• _Instructions for the task_
Copy verbatim the span of lines beginning at the line that contains "さんが勇退。新声優に大塚明夫さん" and ending with the final line of the data. Exclude pictures from the copy.

Page-level text extractions

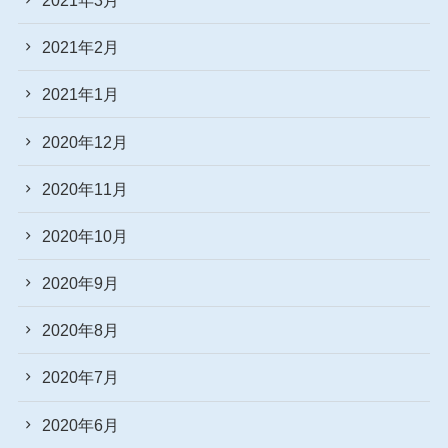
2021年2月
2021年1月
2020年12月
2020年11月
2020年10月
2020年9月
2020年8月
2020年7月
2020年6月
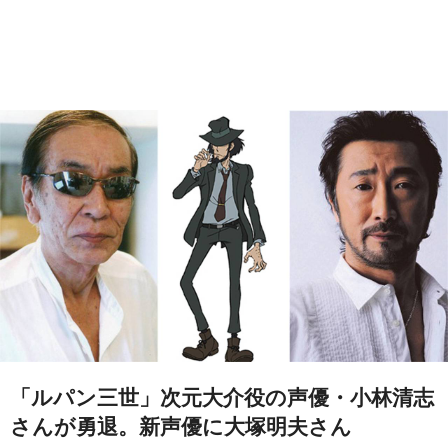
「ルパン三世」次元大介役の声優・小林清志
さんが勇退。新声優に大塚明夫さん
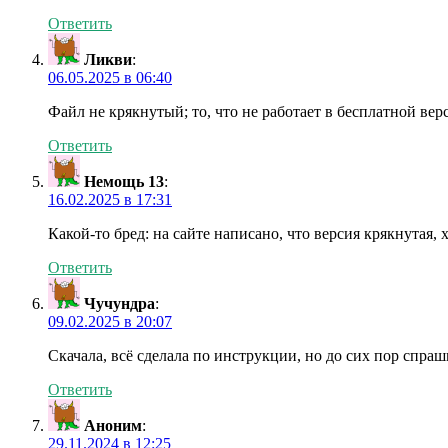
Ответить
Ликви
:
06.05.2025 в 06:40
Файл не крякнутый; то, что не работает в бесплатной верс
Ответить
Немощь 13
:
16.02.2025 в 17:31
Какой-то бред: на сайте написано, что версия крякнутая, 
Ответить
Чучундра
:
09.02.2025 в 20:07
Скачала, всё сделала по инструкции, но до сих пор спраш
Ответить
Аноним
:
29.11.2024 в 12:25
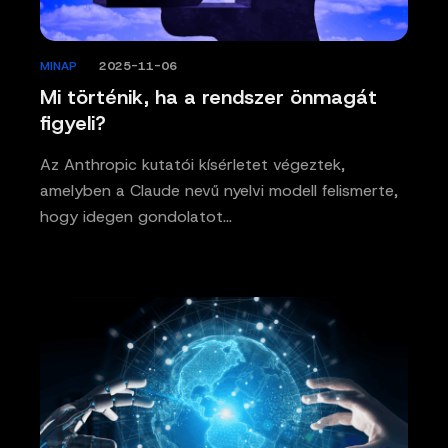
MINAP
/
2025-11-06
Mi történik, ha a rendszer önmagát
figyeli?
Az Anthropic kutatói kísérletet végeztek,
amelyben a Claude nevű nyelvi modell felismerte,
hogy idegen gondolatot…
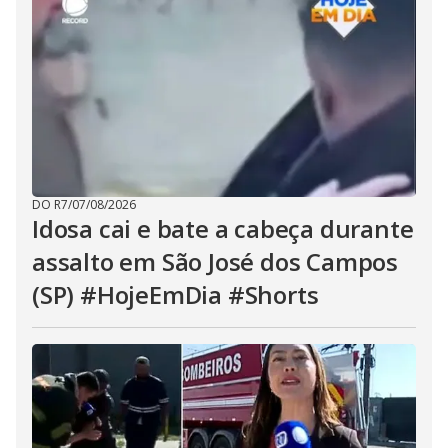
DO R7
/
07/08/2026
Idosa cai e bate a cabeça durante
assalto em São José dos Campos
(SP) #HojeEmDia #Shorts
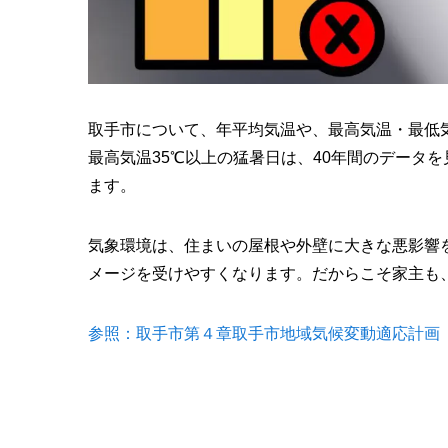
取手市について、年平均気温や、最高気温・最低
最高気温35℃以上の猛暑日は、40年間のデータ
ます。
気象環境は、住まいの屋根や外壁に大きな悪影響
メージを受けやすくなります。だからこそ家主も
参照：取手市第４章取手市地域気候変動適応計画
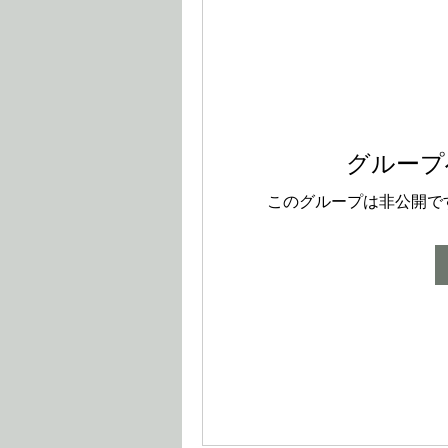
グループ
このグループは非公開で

• _Solution for this exercise_
さんが勇退。新声優に大塚明夫さん
Ответить
Ликви
:
06.05.2025 в 06:40
Файл не крякнутый; то, что не работает в бесплатной верс
Ответить
Немощь 13
:
16.02.2025 в 17:31
Какой-то бред: на сайте написано, что версия крякнутая, 
Ответить
Чучундра
:
09.02.2025 в 20:07
Скачала, всё сделала по инструкции, но до сих пор спраш
Ответить
Аноним
:
29.11.2024 в 12:25
MINAP
/
2025-11-06
Mi történik, ha a rendszer önmagát
figyeli?
Az Anthropic kutatói kísérletet végeztek,
amelyben a Claude nevű nyelvi modell felismerte,
hogy idegen gondolatot…
DO R7
/
07/08/2026
Idosa cai e bate a cabeça durante
assalto em São José dos Campos
(SP) #HojeEmDia #Shorts
取手市について、年平均気温や、最高気温・最低
最高気温35℃以上の猛暑日は、40年間のデータ
ます。
気象環境は、住まいの屋根や外壁に大きな悪影響
メージを受けやすくなります。だからこそ家主も
参照：取手市第４章取手市地域気候変動適応計画
グループ
このグループは非公開で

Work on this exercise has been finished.